Please go line by line and repeat the data below exactly, with no images.

[Dataset items]
>>>
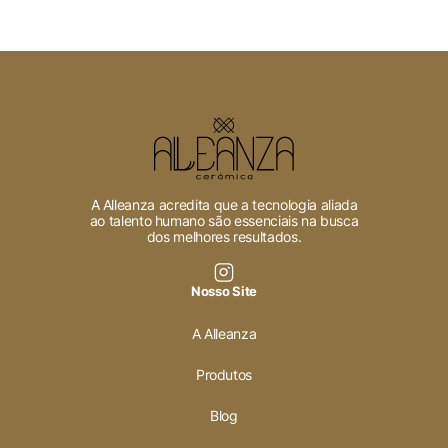
A Alleanza acredita que a tecnologia aliada
ao talento humano são essenciais na busca
dos melhores resultados.
Nosso Site
A Alleanza
Produtos
Blog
<<<
■ **Exercise solution**
A Alleanza acredita que a tecnologia aliada
ao talento humano são essenciais na busca
dos melhores resultados.
Nosso Site
A Alleanza
Produtos
Blog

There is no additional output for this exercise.